Respondendo a uma observação do público sobre o aumento de registros de casos, a coordenadora da ONG Criola lembrou que a violência contra mulheres negras não é um fenômeno recente. “Se elas denunciam mais hoje, é porque se sentem mais seguras. As mulheres negras têm mais experiência nesse tema e, por vezes, não denunciam à polícia por não considerar esta a melhor via.”

Já Cláudia Moraes afirmou que o aumento de registros da violência contra as mulheres no Rio é, em parte, consequência da pacificação promovida pelo Governo do Estado.

Verônica dos Anjos, Coordenadora de Enfrentamento à Violência contra as Mulheres do ONU Mulheres Brasil e Cone Sul e mediadora do terceiro painel, ressaltou que as mortes se dão tanto em países em conflito quanto países considerados em paz. “Mulheres morrem muito mais por armas de fogo do que por qualquer outro objeto, e a maioria são negras. Este é o cenário.”

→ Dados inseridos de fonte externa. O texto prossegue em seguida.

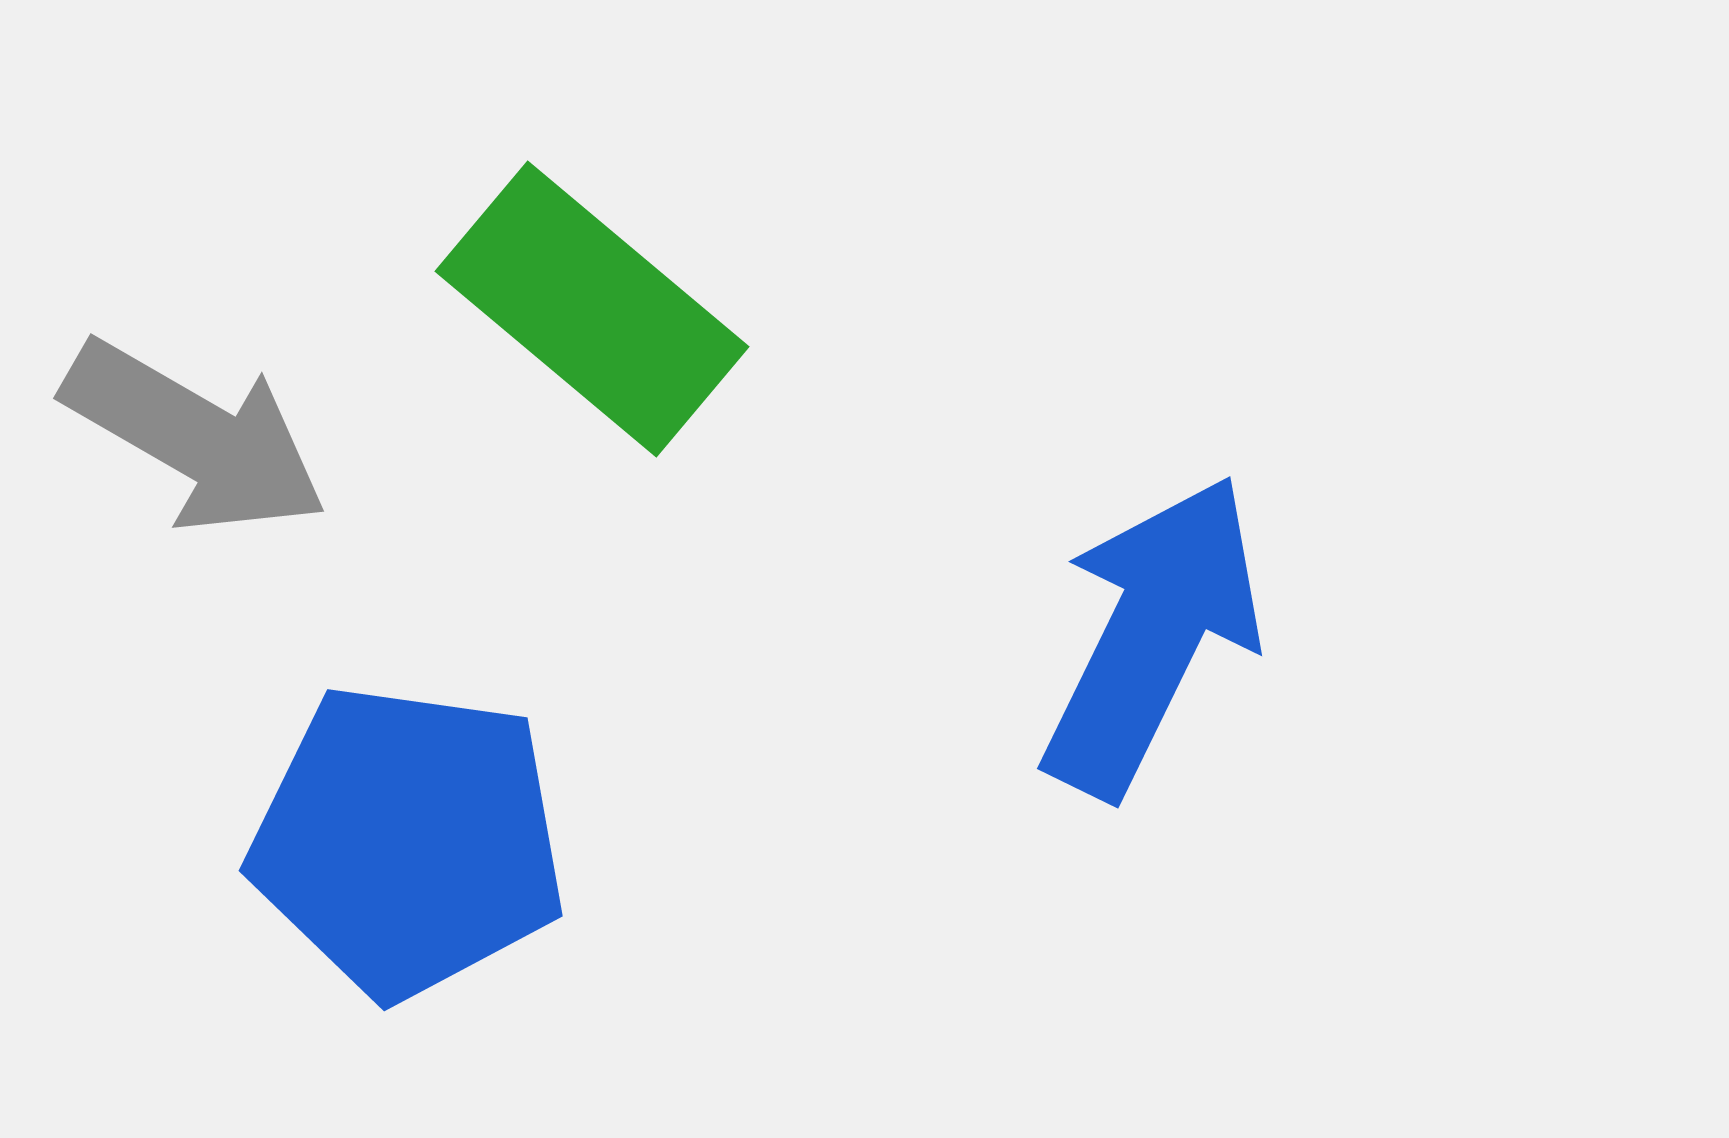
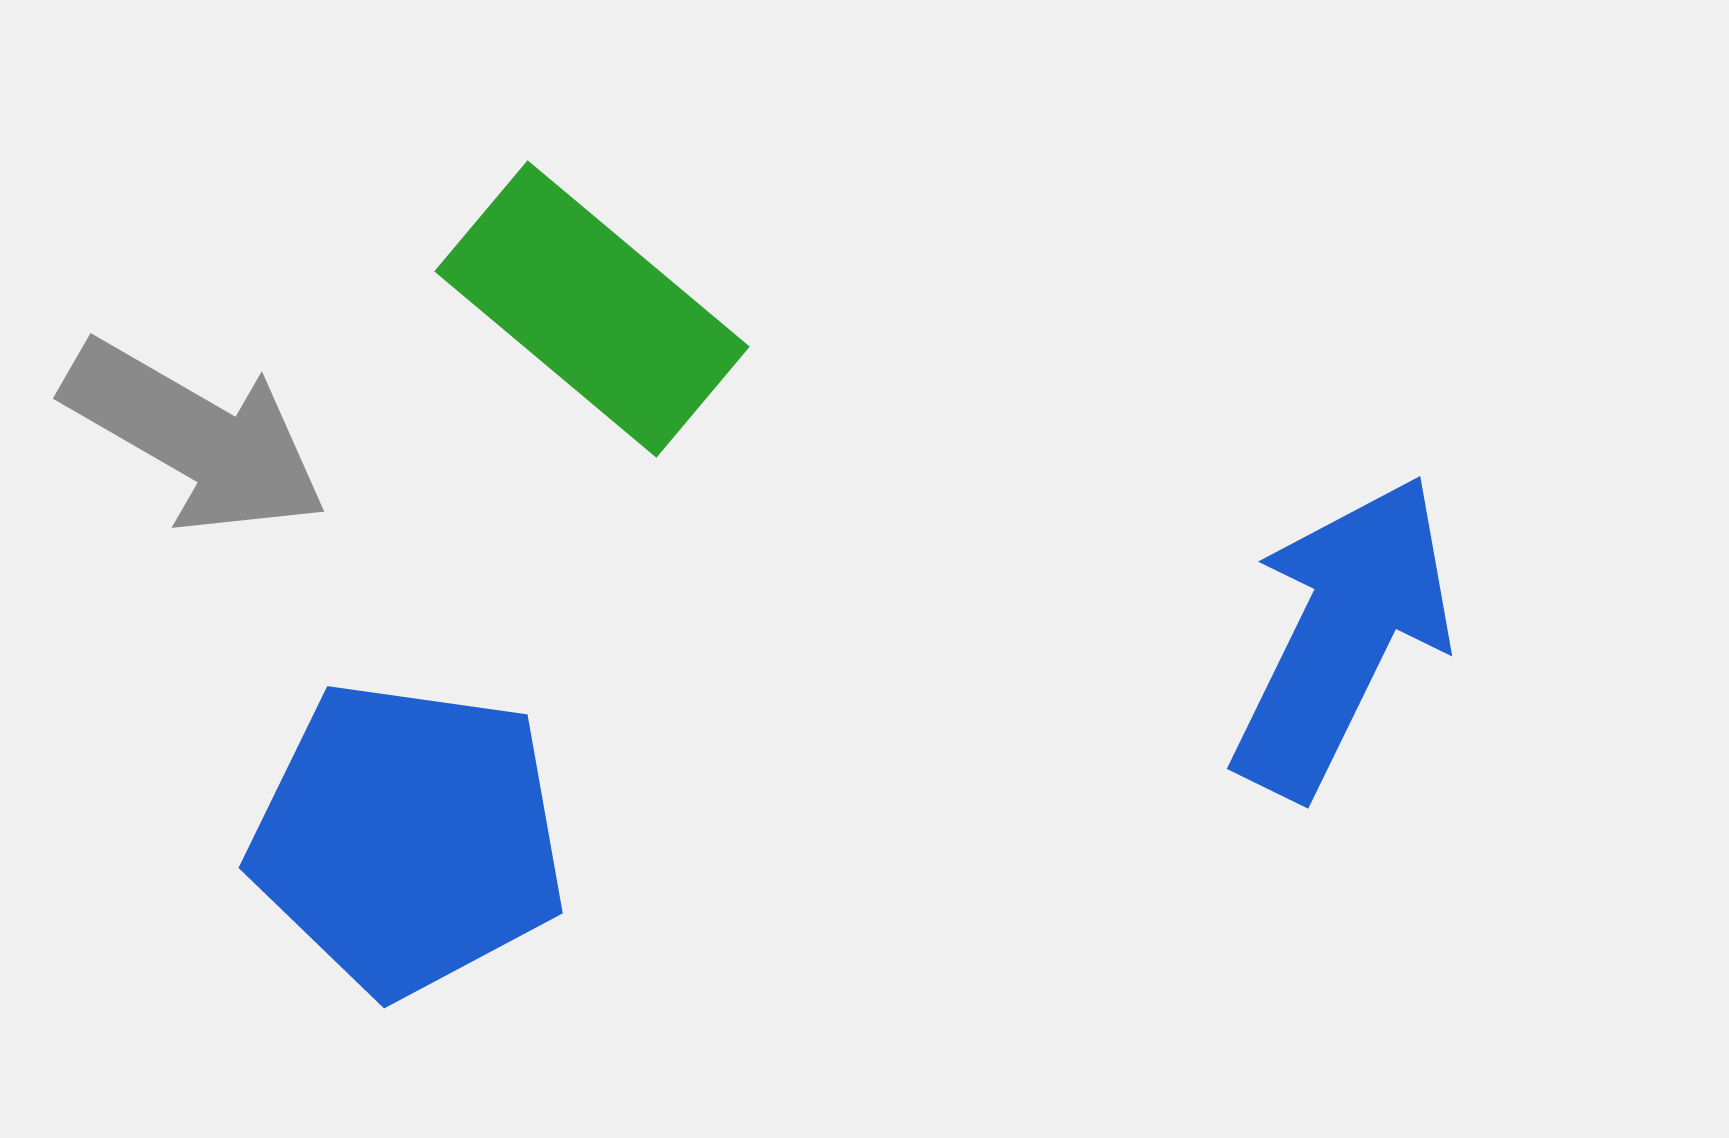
blue arrow: moved 190 px right
blue pentagon: moved 3 px up
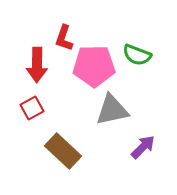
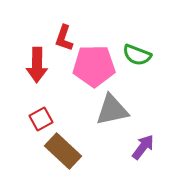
red square: moved 9 px right, 11 px down
purple arrow: rotated 8 degrees counterclockwise
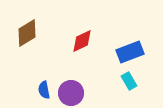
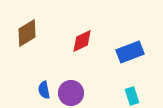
cyan rectangle: moved 3 px right, 15 px down; rotated 12 degrees clockwise
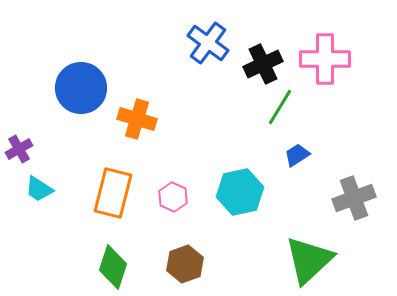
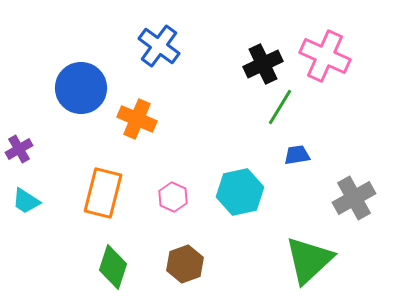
blue cross: moved 49 px left, 3 px down
pink cross: moved 3 px up; rotated 24 degrees clockwise
orange cross: rotated 6 degrees clockwise
blue trapezoid: rotated 24 degrees clockwise
cyan trapezoid: moved 13 px left, 12 px down
orange rectangle: moved 10 px left
gray cross: rotated 9 degrees counterclockwise
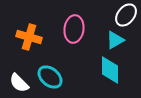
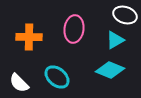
white ellipse: moved 1 px left; rotated 70 degrees clockwise
orange cross: rotated 15 degrees counterclockwise
cyan diamond: rotated 68 degrees counterclockwise
cyan ellipse: moved 7 px right
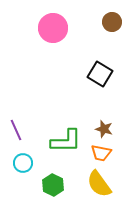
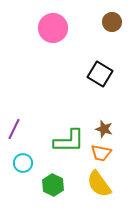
purple line: moved 2 px left, 1 px up; rotated 50 degrees clockwise
green L-shape: moved 3 px right
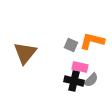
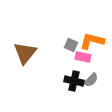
pink rectangle: moved 3 px right, 10 px up
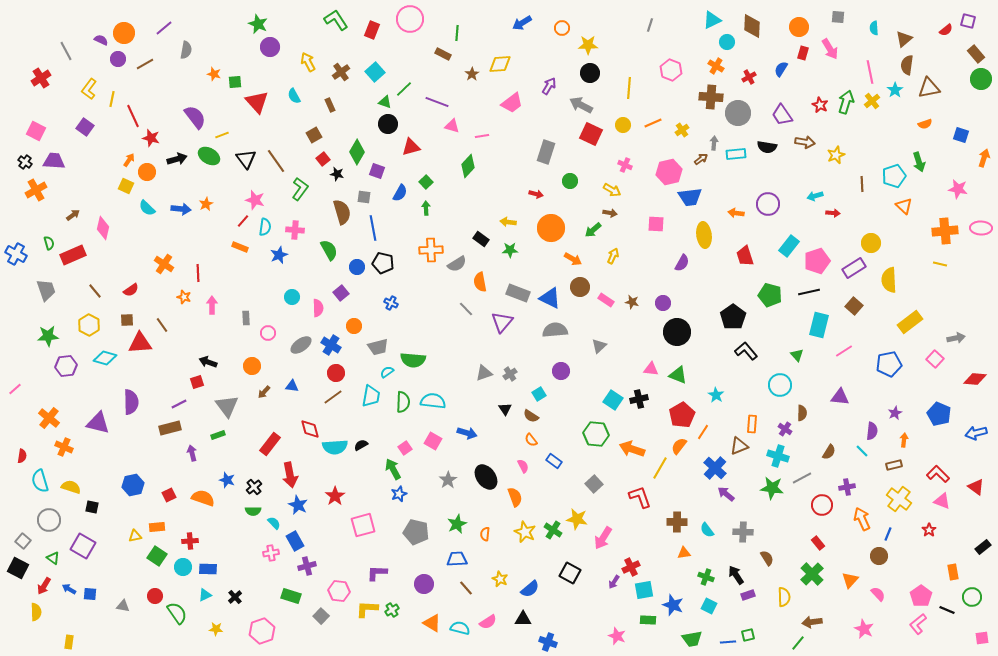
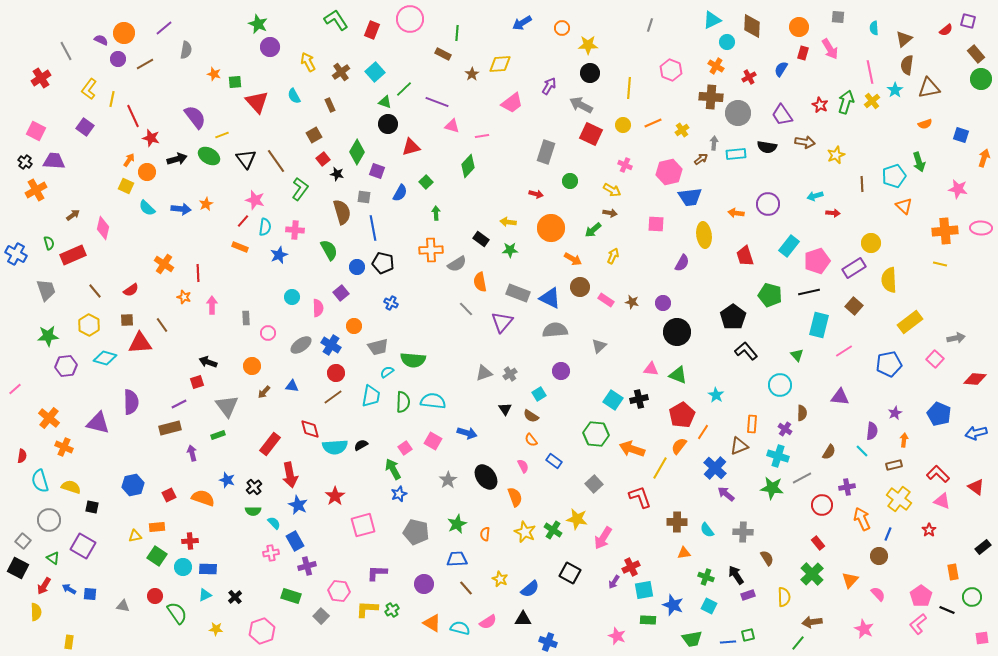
green arrow at (426, 208): moved 10 px right, 5 px down
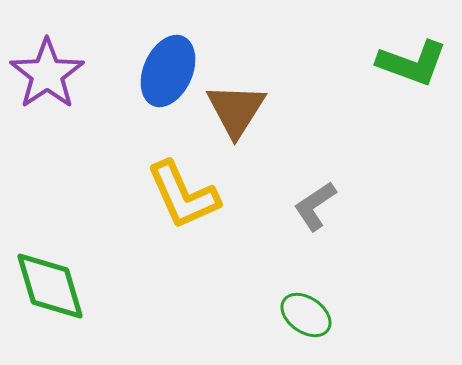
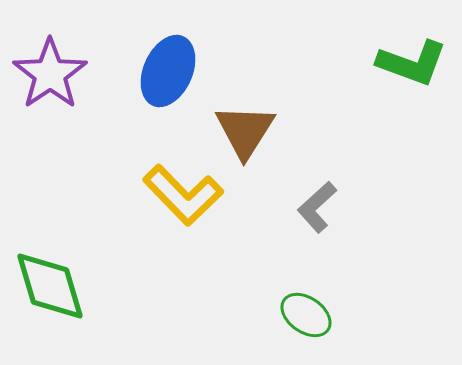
purple star: moved 3 px right
brown triangle: moved 9 px right, 21 px down
yellow L-shape: rotated 20 degrees counterclockwise
gray L-shape: moved 2 px right, 1 px down; rotated 8 degrees counterclockwise
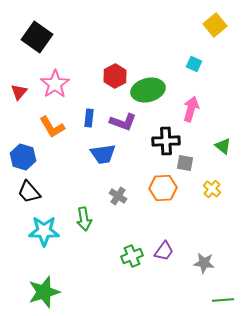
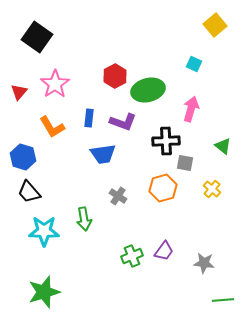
orange hexagon: rotated 12 degrees counterclockwise
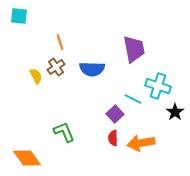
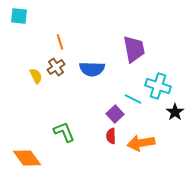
red semicircle: moved 2 px left, 2 px up
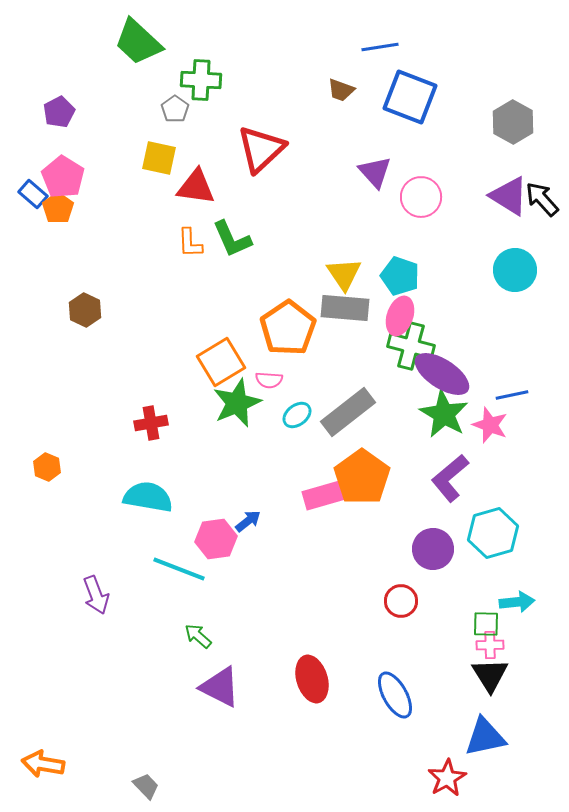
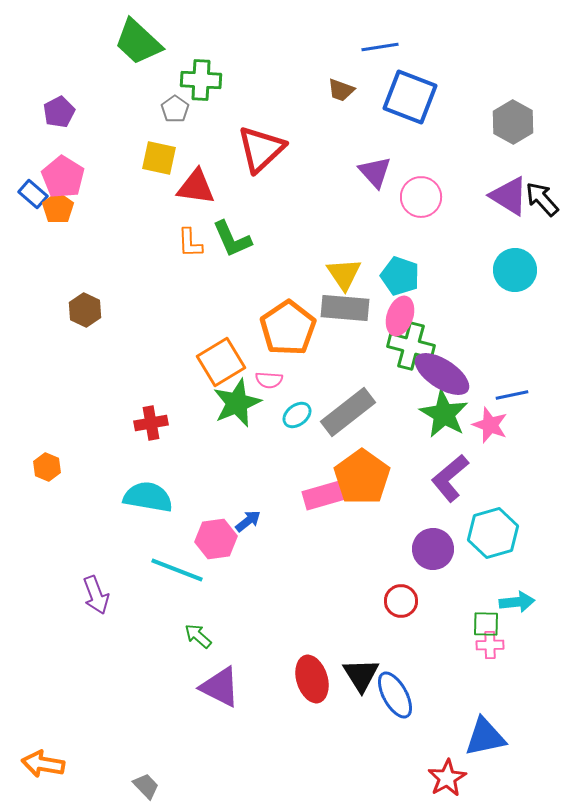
cyan line at (179, 569): moved 2 px left, 1 px down
black triangle at (490, 675): moved 129 px left
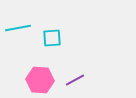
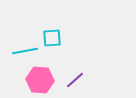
cyan line: moved 7 px right, 23 px down
purple line: rotated 12 degrees counterclockwise
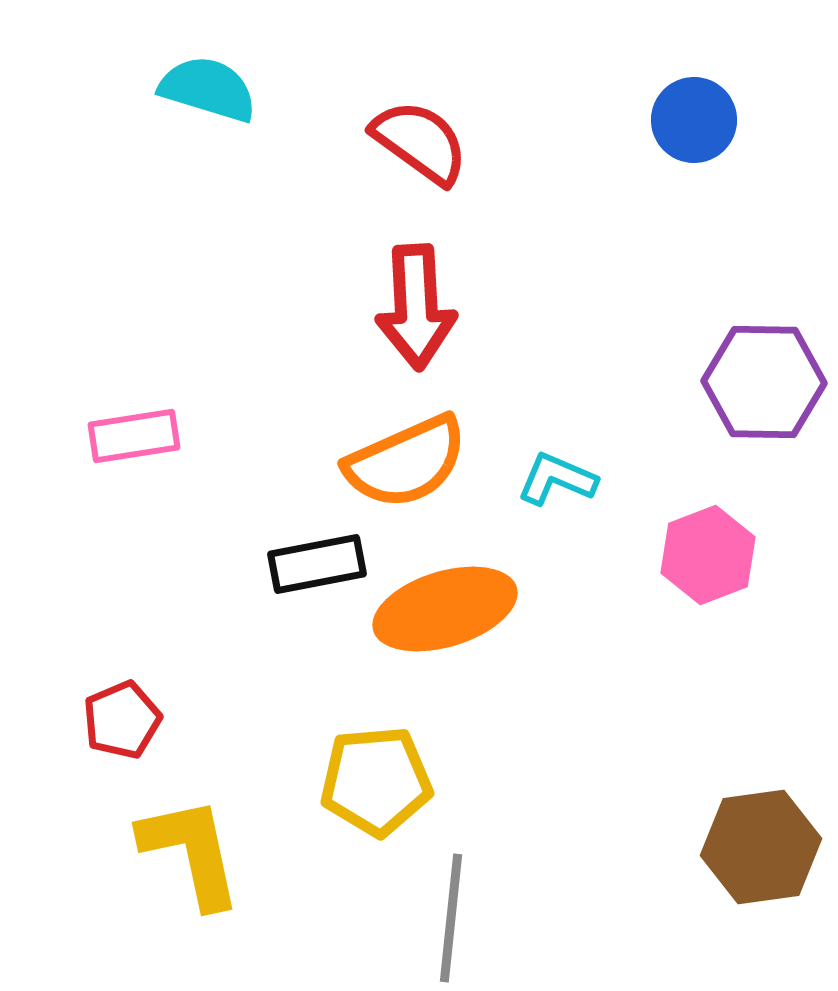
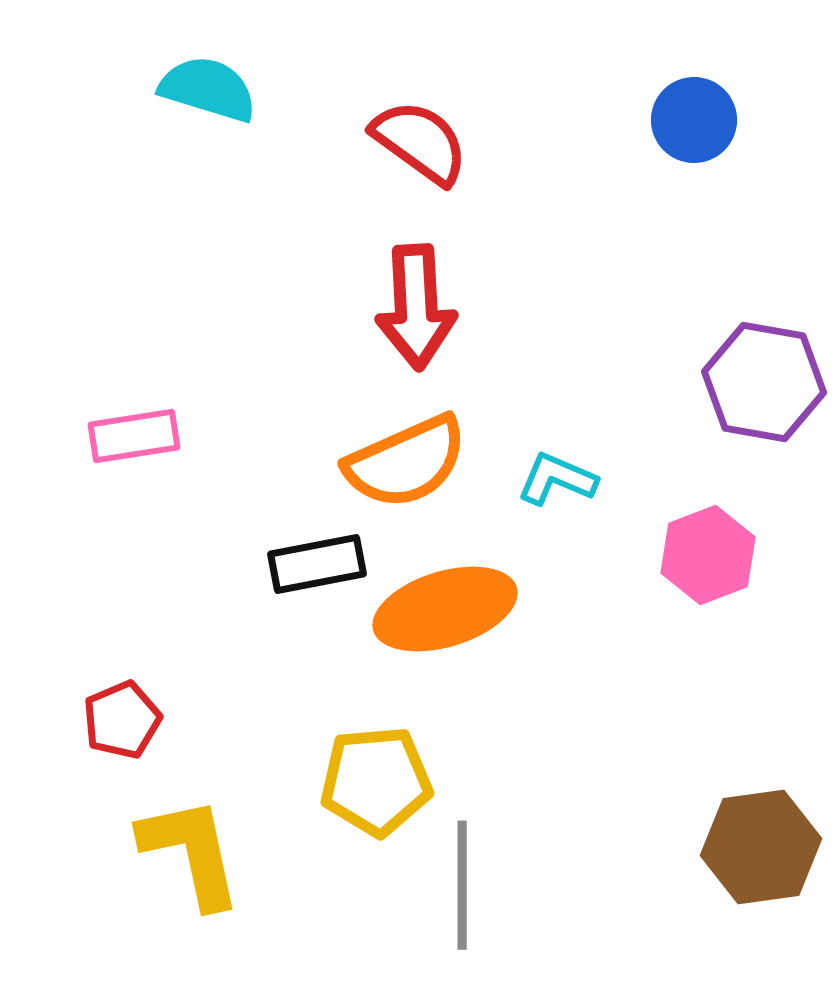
purple hexagon: rotated 9 degrees clockwise
gray line: moved 11 px right, 33 px up; rotated 6 degrees counterclockwise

O Diretor do Centro de Informação das Nações Unidas para o Brasil (UNIC Rio), Giancarlo Summa, encerrou o seminário afirmando que o evento fortalece a estratégia da ONU sobre o tema e fundamenta o trabalho em questões como Segurança Cidadã e Raça, Gênero e Etnia, duas áreas de forte atuação do Sistema das Nações Unidas.

Summa lembrou que as organizações podem contar com as Nações Unidas, que estão de portas abertas para realizar parcerias e cooperações com a sociedade, como já acontece com diversas das iniciativas junto com as agências, fundos e programas da ONU que atuam no Brasil.